A história de uma maçã unica 
Produzida na região da Azoia, próximo do Cabo Espichel, na freguesia do Castelo, a Maçã Camoesa distingue-se pela mancha avermelhada na face de maior incidência do sol, sobre um fundo amarelo, e pela polpa ácida, de cor branca e consistência firme. Embora seja colhida em Setembro, é comum ficar a amadurecer durante algumas semanas, para ser consumida durante o inverno. Carateriza-se pela consistência da polpa, por ser rica em ferro, e pela acidez, que diminui o seu grau de maturação. 
Para além desta particularidade, tem níveis de antioxidantes e polifenóis muito superiores aos das restantes, segundo um estudo realizado pelo professor Agostinho Carvalho, da Universidade Egas Moniz, do Monte de Caparica.
É por isso é recomendada a doentes anémicos e diabéticos. Para divulgar esta variedade de Sesimbra junto do público em geral e despertar o interesse de novos agricultores, contribuindo assim para aumentar a sua produção de modo tradicional, a Câmara Municipal, em parceria com a Junta de Freguesia do Castelo e Direção Regional de Agricultura e Pescas de Lisboa e Vale do Tejo, realiza desde 2013, no primeiro fim de semana de Outubro, uma mostra dedicada à Maçã Camoesa.
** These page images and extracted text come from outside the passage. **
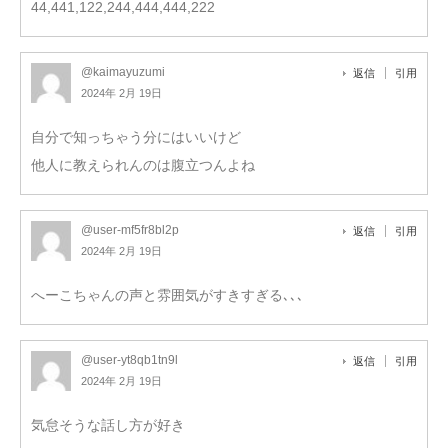
44,441,122,244,444,444,222
@kaimayuzumi
返信
引用
2024年 2月 19日
自分で知っちゃう分にはいいけど
他人に教えられんのは腹立つんよね
@user-mf5fr8bl2p
返信
引用
2024年 2月 19日
へーこちゃんの声と雰囲気がすきすぎる､､､
@user-yt8qb1tn9l
返信
引用
2024年 2月 19日
気怠そうな話し方が好き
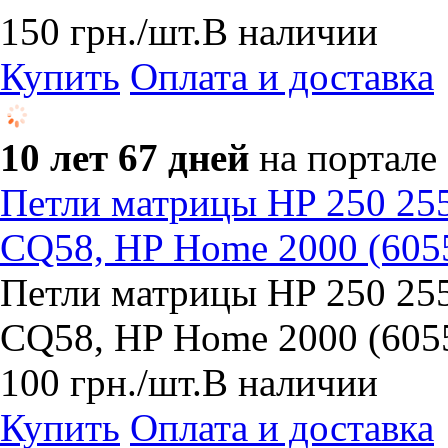
150
грн.
/шт.
В наличии
Купить
Оплата и доставка
10 лет 67 дней
на портале
Петли матрицы HP 250 25
CQ58, HP Home 2000 (60
Петли матрицы HP 250 25
CQ58, HP Home 2000 (60
100
грн.
/шт.
В наличии
Купить
Оплата и доставка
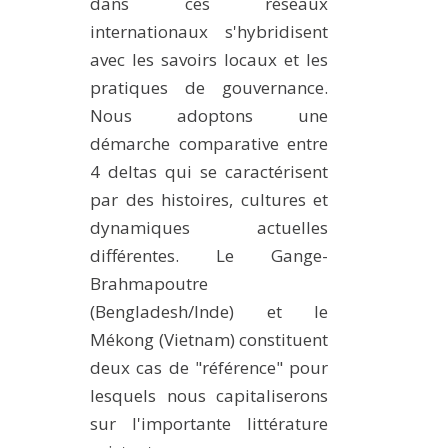
dans ces réseaux
internationaux s'hybridisent
avec les savoirs locaux et les
pratiques de gouvernance.
Nous adoptons une
démarche comparative entre
4 deltas qui se caractérisent
par des histoires, cultures et
dynamiques actuelles
différentes. Le Gange-
Brahmapoutre
(Bengladesh/Inde) et le
Mékong (Vietnam) constituent
deux cas de "référence" pour
lesquels nous capitaliserons
sur l'importante littérature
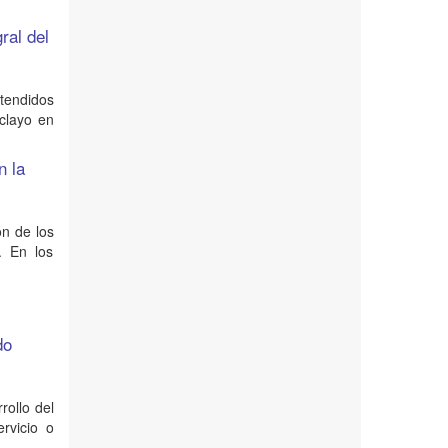
ral del
atendidos
iclayo en
n la
ón de los
. En los
do
rollo del
ervicio o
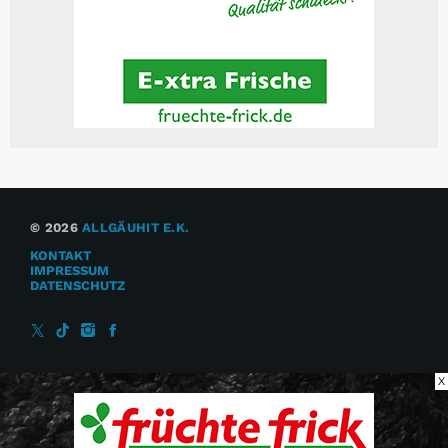
© 2026
ALLGÄUHIT E.K.
KONTAKT
IMPRESSUM
DATENSCHUTZ
X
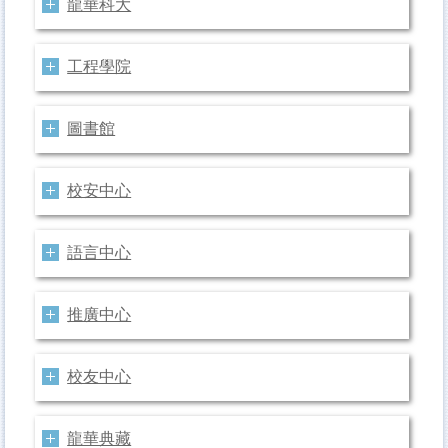
龍華科大
工程學院
圖書館
校安中心
語言中心
推廣中心
校友中心
龍華典藏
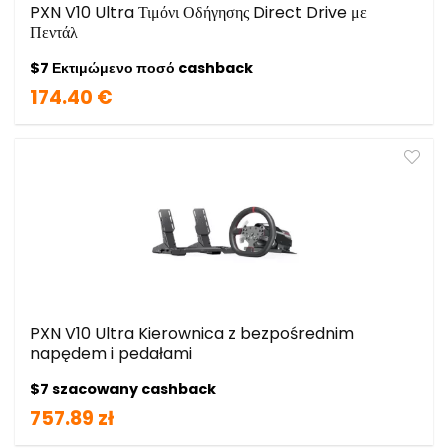
PXN V10 Ultra Τιμόνι Οδήγησης Direct Drive με
Πεντάλ
$7 Εκτιμώμενο ποσό cashback
174.40 €
PXN V10 Ultra Kierownica z bezpośrednim
napędem i pedałami
$7 szacowany cashback
757.89 zł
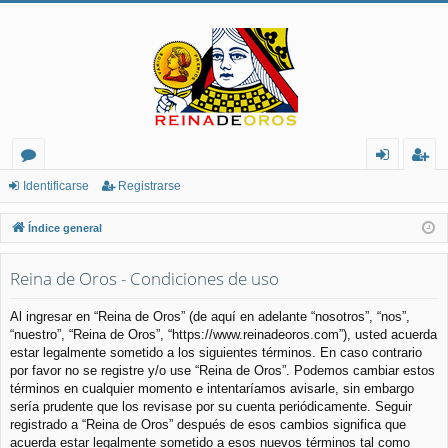
or
de
eg
Identificarse
Registrarse
os
nt
ist
Índice general
ifi
ra
Reina de Oros - Condiciones de uso
ca
rs
rs
e
Al ingresar en “Reina de Oros” (de aquí en adelante “nosotros”, “nos”,
“nuestro”, “Reina de Oros”, “https://www.reinadeoros.com”), usted acuerda
e
estar legalmente sometido a los siguientes términos. En caso contrario
por favor no se registre y/o use “Reina de Oros”. Podemos cambiar estos
términos en cualquier momento e intentaríamos avisarle, sin embargo
sería prudente que los revisase por su cuenta periódicamente. Seguir
registrado a “Reina de Oros” después de esos cambios significa que
acuerda estar legalmente sometido a esos nuevos términos tal como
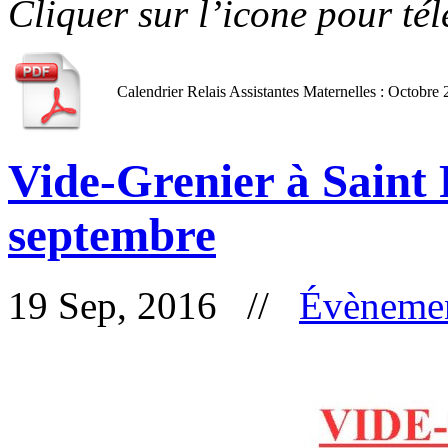
Cliquer sur l’icone pour té
Calendrier Relais Assistantes Maternelles : Octobre
Vide-Grenier à Saint 
septembre
19 Sep, 2016 //
Évèneme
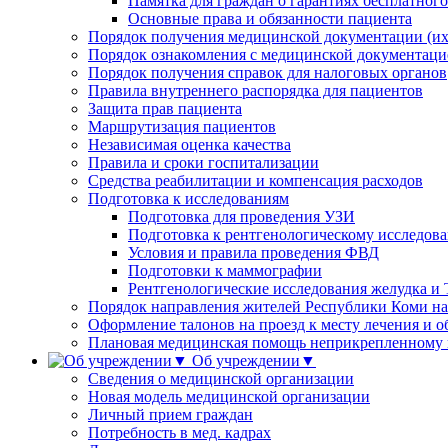
Памятка для граждан о гарантиях бесплатног
Основные права и обязанности пациента
Порядок получения медицинской документации (их
Порядок ознакомления с медицинской документаци
Порядок получения справок для налоговых органов
Правила внутреннего распорядка для пациентов
Защита прав пациента
Маршрутизация пациентов
Независимая оценка качества
Правила и сроки госпитализации
Средства реабилитации и компенсация расходов
Подготовка к исследованиям
Подготовка для проведения УЗИ
Подготовка к рентгенологическому исследов
Условия и правила проведения ФВД
Подготовки к маммографии
Рентгенологические исследования желудка и
Порядок направления жителей Республики Коми на 
Оформление талонов на проезд к месту лечения и о
Плановая медицинская помощь неприкрепленному
Об учреждении▼
Сведения о медицинской организации
Новая модель медицинской организации
Личный прием граждан
Потребность в мед. кадрах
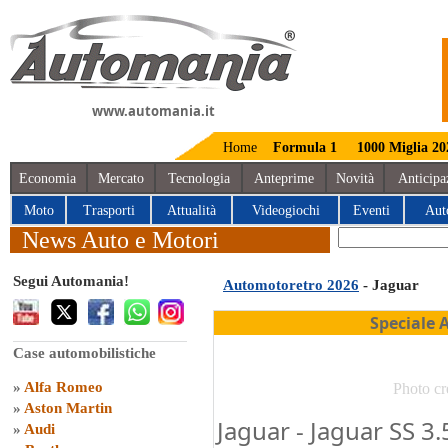
www.automania.it
Home
Formula 1
1000 Miglia 20
Economia
Mercato
Tecnologia
Anteprime
Novità
Anticipa
Moto
Trasporti
Attualità
Videogiochi
Eventi
Aut
News Auto e Motori
Segui Automania!
Automotoretro 2026
- Jaguar
Speciale 
Case automobilistiche
»
Alfa Romeo
Photo cr
»
Aston Martin
Jaguar - Jaguar SS 3.
»
Audi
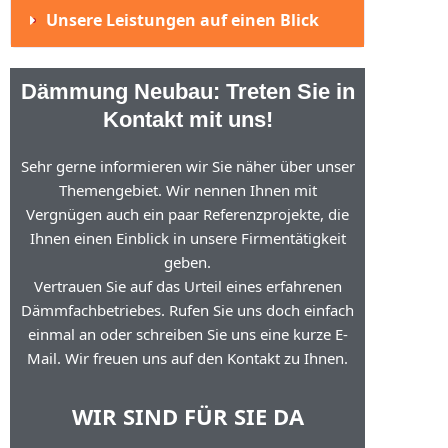
Unsere Leistungen auf einen Blick
Dämmung Neubau: Treten Sie in
Kontakt mit uns!
Sehr gerne informieren wir Sie näher über unser
Themengebiet. Wir nennen Ihnen mit
Vergnügen auch ein paar Referenzprojekte, die
Ihnen einen Einblick in unsere Firmentätigkeit
geben.
Vertrauen Sie auf das Urteil eines erfahrenen
Dämmfachbetriebes. Rufen Sie uns doch einfach
einmal an oder schreiben Sie uns eine kurze E-
Mail. Wir freuen uns auf den Kontakt zu Ihnen.
WIR SIND FÜR SIE DA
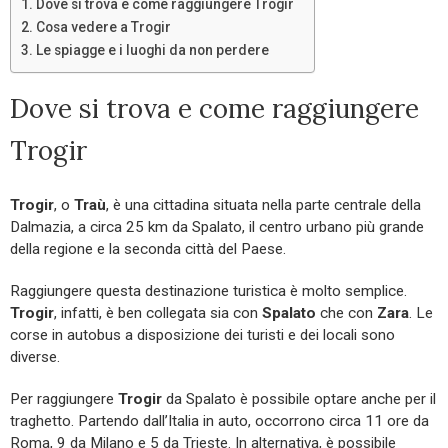
Dove si trova e come raggiungere Trogir
Cosa vedere a Trogir
Le spiagge e i luoghi da non perdere
Dove si trova e come raggiungere
Trogir
Trogir
, o
Traù
, è una cittadina situata nella parte centrale della
Dalmazia, a circa 25 km da Spalato, il centro urbano più grande
della regione e la seconda città del Paese.
Raggiungere questa destinazione turistica è molto semplice.
Trogir
, infatti, è ben collegata sia con
Spalato
che con
Zara
. Le
corse in autobus a disposizione dei turisti e dei locali sono
diverse.
Per raggiungere
Trogir
da Spalato è possibile optare anche per il
traghetto. Partendo dall’Italia in auto, occorrono circa 11 ore da
Roma, 9 da Milano e 5 da Trieste. In alternativa, è possibile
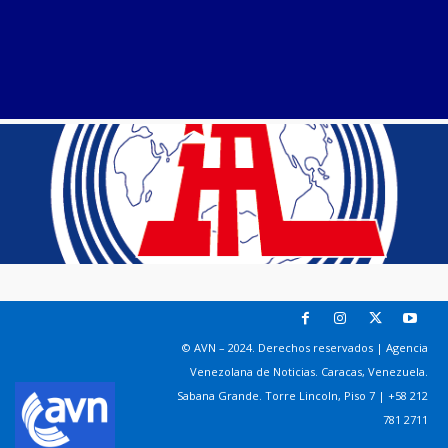
© AVN – 2024. Derechos reservados | Agencia
Venezolana de Noticias. Caracas, Venezuela.
Sabana Grande. Torre Lincoln, Piso 7 | +58 212
781 2711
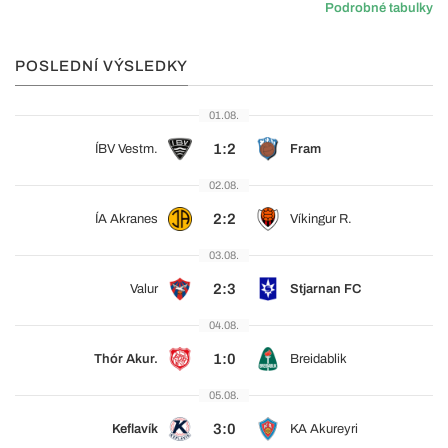
Podrobné tabulky
POSLEDNÍ VÝSLEDKY
01.08.
1:2
ÍBV Vestm.
Fram
02.08.
2:2
ÍA Akranes
Víkingur R.
03.08.
2:3
Valur
Stjarnan FC
04.08.
1:0
Thór Akur.
Breidablik
05.08.
3:0
Keflavík
KA Akureyri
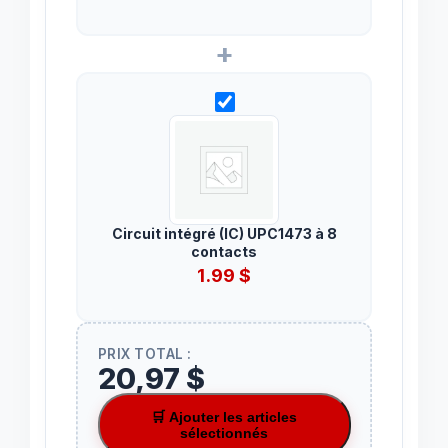
+
Circuit intégré (IC) UPC1473 à 8
contacts
1.99
$
PRIX TOTAL :
20,97 $
🛒 Ajouter les articles
sélectionnés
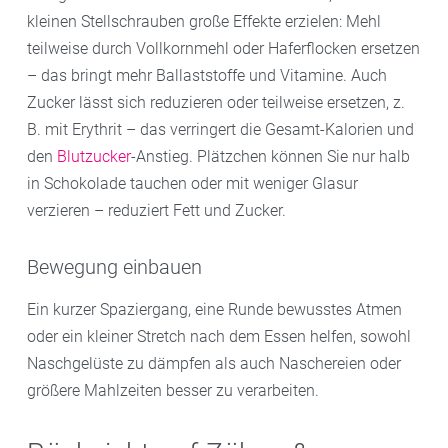
kleinen Stellschrauben große Effekte erzielen: Mehl
teilweise durch Vollkornmehl oder Haferflocken ersetzen
– das bringt mehr Ballaststoffe und Vitamine. Auch
Zucker lässt sich reduzieren oder teilweise ersetzen, z.
B. mit Erythrit – das verringert die Gesamt-Kalorien und
den
Blutzucker
-Anstieg. Plätzchen können Sie nur halb
in Schokolade tauchen oder mit weniger Glasur
verzieren – reduziert Fett und Zucker.
Bewegung einbauen
Ein kurzer Spaziergang, eine Runde bewusstes Atmen
oder ein kleiner Stretch nach dem Essen helfen, sowohl
Naschgelüste zu dämpfen als auch Naschereien oder
größere Mahlzeiten besser zu verarbeiten.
O certame tem atraído centenas de visitantes, revelando-se um enorme sucesso. "O público demonstra cada vez mais interesse por este tipo de produto e, sobretudo pelo contacto direto com os produtores, que desta forma conseguem manter a sua atividade e, consequentemente, preservar tradições ancestrais, que são um património imaterial de valor incalculável", diz a autarquia de Sesimbra ao ADN.
Em 2012, a Câmara  de Sesimbra passou a deter o direito exclusivo da marca Maçã Camoesa ou Férrea Azoia – Variedade Tradicional da Região de Sesimbra, no âmbito de uma candidatura apresentada pela autarquia ao Instituto Nacional da Propriedade Industrial.